→ Rendered page images
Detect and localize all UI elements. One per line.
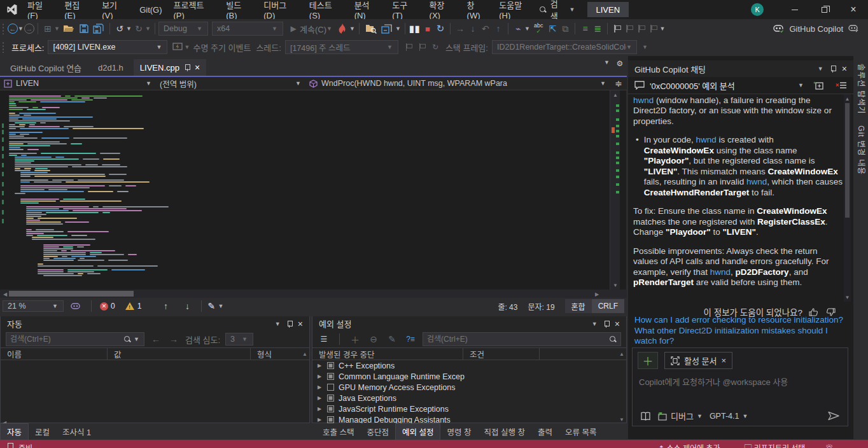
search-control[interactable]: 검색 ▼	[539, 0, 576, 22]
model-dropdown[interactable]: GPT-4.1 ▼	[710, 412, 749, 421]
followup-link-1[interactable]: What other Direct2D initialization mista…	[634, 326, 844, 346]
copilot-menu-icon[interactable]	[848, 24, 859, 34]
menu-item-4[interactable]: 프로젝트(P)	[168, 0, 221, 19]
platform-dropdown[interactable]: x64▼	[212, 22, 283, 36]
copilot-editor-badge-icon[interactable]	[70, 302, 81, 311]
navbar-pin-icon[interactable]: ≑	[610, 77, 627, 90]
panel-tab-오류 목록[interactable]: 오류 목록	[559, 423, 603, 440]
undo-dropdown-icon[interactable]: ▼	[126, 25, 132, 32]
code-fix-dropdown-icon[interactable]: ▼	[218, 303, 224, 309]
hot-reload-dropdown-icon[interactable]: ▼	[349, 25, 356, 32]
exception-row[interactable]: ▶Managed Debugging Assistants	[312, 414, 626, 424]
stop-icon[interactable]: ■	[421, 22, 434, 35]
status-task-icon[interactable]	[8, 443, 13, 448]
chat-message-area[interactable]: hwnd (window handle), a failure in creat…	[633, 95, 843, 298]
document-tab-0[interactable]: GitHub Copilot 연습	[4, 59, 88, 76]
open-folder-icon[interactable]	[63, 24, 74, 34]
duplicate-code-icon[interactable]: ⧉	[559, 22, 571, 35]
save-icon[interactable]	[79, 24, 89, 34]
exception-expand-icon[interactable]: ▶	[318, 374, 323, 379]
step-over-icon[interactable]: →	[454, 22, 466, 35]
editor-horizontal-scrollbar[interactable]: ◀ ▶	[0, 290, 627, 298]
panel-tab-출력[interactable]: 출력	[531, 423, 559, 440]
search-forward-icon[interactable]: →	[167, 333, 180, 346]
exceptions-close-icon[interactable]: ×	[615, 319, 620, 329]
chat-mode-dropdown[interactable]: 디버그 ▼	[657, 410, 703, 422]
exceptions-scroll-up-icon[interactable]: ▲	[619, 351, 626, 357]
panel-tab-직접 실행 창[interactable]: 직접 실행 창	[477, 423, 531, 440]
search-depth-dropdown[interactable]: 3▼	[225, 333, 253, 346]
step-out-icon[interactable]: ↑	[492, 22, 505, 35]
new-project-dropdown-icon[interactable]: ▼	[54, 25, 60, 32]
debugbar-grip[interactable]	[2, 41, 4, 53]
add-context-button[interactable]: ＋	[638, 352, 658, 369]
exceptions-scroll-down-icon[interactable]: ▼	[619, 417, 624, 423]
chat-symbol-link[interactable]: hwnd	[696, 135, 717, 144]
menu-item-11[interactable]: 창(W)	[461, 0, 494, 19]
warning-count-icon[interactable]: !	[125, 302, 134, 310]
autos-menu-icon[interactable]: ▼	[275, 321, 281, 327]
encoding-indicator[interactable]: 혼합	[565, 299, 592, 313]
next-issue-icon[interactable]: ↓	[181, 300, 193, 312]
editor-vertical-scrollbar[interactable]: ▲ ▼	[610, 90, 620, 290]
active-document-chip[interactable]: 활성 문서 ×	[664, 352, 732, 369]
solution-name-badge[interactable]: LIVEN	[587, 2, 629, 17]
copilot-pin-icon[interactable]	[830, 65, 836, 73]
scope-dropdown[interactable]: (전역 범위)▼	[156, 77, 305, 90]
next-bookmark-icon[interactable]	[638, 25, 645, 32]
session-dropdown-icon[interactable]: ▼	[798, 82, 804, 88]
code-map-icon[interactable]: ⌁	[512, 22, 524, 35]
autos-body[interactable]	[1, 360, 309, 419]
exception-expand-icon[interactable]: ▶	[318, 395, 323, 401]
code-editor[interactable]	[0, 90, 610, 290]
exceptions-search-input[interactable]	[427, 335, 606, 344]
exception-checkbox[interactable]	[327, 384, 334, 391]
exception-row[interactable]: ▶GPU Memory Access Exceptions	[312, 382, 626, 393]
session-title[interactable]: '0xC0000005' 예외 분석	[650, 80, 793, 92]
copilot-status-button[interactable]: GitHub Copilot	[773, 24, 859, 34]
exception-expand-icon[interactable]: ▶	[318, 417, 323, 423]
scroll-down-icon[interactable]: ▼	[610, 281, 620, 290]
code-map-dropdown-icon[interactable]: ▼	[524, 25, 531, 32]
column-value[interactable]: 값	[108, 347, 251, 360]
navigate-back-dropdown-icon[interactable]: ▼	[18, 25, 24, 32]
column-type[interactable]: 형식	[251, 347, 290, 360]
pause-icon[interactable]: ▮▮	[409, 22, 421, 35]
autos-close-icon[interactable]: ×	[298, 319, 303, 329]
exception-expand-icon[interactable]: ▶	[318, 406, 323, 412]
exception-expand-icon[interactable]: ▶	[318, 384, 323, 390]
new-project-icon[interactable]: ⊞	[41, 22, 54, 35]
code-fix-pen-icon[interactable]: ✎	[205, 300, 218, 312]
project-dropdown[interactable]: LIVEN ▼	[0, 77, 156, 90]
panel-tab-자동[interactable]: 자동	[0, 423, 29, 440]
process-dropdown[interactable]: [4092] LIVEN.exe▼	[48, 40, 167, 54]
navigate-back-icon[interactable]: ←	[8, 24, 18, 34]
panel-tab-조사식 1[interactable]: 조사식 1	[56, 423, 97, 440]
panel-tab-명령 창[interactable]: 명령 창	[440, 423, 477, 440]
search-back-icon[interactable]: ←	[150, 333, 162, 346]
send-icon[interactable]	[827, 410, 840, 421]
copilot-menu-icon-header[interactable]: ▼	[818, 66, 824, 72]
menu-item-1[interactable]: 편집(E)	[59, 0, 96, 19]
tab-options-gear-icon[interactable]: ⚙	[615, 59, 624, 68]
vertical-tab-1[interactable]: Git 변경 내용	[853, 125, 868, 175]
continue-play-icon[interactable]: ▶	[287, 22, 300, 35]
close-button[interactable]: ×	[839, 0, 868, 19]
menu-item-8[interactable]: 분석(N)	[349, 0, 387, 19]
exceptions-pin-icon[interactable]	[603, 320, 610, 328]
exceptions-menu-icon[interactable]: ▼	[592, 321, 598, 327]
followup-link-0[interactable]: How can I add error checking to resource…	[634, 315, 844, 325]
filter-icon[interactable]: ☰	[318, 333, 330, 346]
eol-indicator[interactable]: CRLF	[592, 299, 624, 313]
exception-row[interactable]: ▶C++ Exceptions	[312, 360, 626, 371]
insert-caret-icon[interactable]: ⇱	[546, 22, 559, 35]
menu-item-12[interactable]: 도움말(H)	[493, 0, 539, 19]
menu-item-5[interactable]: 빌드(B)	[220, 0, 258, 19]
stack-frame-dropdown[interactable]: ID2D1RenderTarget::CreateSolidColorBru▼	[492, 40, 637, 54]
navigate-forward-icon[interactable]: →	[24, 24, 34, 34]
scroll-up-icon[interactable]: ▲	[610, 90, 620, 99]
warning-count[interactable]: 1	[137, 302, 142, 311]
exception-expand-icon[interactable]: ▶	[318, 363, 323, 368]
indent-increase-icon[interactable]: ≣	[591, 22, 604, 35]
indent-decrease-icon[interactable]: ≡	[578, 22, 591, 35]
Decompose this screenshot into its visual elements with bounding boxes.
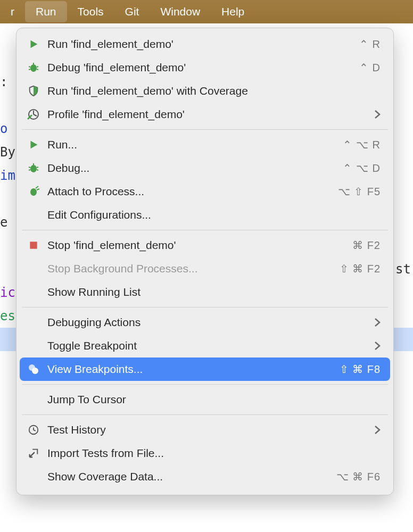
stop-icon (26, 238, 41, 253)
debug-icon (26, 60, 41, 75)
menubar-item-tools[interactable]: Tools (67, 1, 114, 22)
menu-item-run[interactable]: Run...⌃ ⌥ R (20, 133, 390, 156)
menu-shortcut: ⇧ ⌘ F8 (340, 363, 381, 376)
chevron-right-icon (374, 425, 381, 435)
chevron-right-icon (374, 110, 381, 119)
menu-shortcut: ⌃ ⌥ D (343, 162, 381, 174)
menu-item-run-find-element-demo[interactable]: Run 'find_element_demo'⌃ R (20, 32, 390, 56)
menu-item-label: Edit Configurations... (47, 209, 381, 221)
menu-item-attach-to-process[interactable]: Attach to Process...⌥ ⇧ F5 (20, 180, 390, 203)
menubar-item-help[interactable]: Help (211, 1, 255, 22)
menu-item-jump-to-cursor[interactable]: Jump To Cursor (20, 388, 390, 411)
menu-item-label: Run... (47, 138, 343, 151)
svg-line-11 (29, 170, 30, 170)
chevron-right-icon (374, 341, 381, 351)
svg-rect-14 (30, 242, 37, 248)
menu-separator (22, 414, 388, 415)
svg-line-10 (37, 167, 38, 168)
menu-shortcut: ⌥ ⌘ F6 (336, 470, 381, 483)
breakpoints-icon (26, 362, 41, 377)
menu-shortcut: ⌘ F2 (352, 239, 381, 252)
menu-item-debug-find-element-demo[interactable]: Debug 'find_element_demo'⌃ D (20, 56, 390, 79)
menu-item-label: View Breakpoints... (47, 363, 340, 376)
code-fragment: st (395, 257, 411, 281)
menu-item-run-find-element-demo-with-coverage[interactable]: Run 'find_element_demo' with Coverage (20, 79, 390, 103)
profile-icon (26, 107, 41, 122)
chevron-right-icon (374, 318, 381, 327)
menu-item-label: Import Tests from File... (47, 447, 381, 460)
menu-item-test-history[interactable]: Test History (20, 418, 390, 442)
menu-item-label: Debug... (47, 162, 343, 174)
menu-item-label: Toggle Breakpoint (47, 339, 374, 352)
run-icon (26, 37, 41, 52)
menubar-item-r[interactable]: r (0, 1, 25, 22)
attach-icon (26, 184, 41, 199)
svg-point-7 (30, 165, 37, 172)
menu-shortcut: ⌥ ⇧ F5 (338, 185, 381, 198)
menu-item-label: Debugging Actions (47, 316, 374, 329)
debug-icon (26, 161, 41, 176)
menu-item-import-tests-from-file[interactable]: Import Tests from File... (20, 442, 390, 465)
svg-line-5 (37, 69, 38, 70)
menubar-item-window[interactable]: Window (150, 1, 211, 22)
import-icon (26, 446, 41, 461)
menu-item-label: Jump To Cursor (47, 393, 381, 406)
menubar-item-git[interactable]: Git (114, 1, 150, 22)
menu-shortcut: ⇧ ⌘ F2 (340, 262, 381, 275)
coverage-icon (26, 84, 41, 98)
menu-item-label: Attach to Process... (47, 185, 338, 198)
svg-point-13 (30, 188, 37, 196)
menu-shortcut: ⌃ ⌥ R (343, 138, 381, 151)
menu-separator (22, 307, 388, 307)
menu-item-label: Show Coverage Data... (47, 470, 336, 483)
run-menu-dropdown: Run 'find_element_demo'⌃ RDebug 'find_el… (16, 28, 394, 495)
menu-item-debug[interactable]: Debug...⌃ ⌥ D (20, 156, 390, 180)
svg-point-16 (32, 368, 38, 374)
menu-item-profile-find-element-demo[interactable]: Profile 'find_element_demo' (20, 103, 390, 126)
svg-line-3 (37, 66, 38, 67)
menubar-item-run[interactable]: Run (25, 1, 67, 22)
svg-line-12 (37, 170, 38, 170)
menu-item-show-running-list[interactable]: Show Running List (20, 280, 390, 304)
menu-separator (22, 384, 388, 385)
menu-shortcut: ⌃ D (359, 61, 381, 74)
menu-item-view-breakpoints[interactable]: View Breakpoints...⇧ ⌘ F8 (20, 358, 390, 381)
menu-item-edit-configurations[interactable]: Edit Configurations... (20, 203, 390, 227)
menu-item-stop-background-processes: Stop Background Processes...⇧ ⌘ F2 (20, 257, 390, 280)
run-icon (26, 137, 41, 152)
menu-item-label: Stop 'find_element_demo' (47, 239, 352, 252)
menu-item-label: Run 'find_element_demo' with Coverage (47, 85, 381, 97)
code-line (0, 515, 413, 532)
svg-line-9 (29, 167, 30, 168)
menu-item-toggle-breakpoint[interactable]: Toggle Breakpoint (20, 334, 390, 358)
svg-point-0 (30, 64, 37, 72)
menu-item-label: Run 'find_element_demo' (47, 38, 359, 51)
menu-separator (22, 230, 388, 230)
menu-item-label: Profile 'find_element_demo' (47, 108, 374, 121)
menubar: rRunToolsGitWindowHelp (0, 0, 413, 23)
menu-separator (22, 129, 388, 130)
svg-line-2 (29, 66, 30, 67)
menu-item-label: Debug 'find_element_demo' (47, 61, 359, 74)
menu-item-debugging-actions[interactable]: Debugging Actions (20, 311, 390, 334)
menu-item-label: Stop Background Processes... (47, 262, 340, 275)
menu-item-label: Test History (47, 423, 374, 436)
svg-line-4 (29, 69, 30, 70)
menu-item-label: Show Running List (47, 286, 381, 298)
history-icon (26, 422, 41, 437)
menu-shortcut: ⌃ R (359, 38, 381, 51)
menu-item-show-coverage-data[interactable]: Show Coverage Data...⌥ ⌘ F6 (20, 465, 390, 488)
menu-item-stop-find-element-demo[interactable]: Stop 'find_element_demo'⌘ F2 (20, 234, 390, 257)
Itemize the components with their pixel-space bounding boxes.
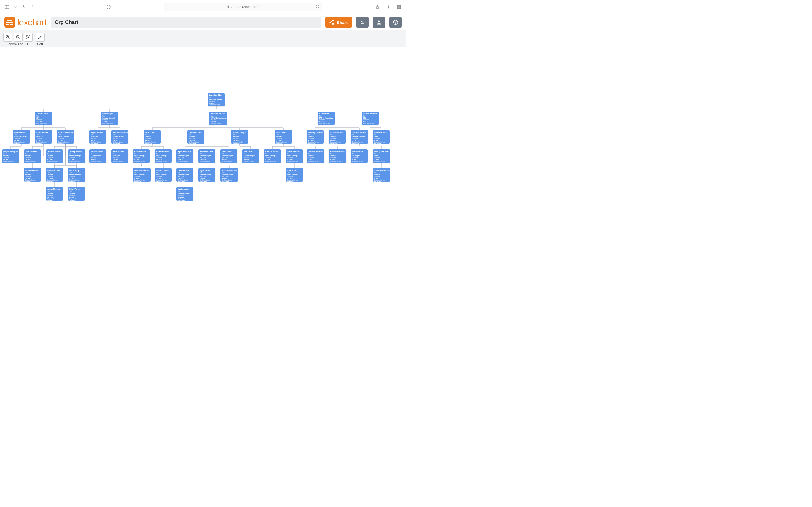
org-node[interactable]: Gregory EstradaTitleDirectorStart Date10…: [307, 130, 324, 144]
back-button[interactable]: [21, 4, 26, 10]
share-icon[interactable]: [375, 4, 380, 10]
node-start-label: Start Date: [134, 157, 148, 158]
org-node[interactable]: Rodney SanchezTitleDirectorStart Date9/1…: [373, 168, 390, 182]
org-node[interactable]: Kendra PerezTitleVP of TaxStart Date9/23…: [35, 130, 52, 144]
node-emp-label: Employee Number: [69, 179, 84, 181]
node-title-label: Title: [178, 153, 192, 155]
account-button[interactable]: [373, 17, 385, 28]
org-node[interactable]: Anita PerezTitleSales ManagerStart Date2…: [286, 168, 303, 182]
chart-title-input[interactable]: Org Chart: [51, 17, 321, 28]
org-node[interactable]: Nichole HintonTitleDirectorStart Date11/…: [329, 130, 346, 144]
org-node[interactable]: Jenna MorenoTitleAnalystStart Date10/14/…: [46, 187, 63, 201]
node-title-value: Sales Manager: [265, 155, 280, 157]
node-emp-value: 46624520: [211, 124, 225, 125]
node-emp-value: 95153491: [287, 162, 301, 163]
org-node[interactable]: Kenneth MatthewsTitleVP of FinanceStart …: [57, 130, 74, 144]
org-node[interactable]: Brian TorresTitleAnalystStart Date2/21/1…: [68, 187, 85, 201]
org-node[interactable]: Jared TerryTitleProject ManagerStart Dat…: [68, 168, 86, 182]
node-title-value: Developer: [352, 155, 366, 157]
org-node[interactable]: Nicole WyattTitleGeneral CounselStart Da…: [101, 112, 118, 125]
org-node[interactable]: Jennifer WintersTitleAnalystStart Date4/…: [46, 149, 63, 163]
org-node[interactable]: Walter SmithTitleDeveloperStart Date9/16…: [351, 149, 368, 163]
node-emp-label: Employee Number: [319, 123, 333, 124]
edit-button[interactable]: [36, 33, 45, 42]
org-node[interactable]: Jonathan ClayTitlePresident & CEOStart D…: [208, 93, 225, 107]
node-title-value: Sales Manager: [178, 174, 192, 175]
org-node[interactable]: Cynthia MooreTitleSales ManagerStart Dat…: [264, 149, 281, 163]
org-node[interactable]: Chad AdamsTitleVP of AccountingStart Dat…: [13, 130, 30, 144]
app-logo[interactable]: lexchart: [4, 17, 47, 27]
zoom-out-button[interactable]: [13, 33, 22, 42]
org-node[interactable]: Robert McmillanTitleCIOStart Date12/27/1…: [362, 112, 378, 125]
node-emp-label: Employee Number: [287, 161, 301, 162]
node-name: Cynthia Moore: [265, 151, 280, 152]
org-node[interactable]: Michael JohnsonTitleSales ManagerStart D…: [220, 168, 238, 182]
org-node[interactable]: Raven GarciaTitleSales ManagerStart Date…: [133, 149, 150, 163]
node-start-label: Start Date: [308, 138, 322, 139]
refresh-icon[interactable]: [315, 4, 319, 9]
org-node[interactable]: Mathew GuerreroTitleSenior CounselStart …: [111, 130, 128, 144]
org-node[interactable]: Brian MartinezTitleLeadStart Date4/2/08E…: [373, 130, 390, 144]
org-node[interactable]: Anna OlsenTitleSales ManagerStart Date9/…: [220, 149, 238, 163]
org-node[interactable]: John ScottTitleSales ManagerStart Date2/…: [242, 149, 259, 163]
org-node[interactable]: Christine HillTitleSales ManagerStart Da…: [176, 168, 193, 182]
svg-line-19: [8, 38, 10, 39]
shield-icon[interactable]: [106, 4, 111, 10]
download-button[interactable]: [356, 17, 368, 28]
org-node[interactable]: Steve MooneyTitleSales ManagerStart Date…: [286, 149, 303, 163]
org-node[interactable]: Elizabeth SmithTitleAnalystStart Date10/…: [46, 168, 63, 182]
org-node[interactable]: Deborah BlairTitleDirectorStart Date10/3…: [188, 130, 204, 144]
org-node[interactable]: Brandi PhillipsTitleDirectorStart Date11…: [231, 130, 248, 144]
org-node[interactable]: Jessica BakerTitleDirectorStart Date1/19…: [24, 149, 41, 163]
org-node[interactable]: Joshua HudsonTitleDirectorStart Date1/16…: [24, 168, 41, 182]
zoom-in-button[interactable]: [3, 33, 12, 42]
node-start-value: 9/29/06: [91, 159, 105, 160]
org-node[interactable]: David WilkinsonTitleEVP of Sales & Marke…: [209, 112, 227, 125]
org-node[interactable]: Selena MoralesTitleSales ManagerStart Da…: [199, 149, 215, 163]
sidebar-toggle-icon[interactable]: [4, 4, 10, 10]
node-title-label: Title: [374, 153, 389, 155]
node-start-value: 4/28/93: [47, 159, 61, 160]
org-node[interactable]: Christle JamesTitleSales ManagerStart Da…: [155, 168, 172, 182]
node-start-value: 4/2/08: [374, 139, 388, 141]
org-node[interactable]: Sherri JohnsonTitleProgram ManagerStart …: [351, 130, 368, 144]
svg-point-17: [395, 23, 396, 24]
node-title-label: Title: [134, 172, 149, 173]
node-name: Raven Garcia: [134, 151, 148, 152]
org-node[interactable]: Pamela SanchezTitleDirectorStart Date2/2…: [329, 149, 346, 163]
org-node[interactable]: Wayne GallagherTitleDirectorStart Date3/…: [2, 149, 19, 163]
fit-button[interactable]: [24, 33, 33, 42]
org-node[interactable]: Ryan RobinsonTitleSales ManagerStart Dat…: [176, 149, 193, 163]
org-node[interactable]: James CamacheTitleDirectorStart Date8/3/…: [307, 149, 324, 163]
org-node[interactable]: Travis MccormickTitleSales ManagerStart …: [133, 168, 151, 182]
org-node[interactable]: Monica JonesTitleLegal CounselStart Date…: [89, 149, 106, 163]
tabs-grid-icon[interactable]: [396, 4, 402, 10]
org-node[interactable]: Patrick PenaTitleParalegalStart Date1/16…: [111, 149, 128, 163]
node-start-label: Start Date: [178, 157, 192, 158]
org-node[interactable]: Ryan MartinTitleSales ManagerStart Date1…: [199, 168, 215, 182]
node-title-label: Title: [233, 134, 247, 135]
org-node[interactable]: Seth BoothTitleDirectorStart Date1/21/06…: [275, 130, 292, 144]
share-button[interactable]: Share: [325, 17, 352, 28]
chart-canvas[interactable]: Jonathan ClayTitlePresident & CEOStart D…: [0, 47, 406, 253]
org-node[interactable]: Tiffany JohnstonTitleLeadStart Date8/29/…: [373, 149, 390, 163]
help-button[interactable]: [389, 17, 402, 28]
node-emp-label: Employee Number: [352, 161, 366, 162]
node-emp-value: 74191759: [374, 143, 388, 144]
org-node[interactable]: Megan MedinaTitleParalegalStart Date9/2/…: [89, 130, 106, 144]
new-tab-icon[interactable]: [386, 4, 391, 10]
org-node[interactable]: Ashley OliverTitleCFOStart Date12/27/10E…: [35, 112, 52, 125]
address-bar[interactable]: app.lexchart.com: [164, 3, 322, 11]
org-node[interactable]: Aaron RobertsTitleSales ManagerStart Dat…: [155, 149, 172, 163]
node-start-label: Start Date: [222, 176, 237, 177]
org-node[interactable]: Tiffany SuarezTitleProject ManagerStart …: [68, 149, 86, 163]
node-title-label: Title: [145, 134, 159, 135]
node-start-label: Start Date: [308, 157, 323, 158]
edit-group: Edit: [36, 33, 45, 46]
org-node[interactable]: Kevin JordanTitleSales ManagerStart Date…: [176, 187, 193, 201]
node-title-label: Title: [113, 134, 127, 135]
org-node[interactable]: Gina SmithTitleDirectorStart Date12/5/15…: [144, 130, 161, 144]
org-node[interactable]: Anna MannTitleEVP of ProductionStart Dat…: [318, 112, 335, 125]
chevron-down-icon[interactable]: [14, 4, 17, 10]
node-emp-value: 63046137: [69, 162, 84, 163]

→ WHAT YOU WILL DO
Scanning the data above, count the lines in which the string "CEOStart" occurs and state only the count.

→ ANSWER BOX
2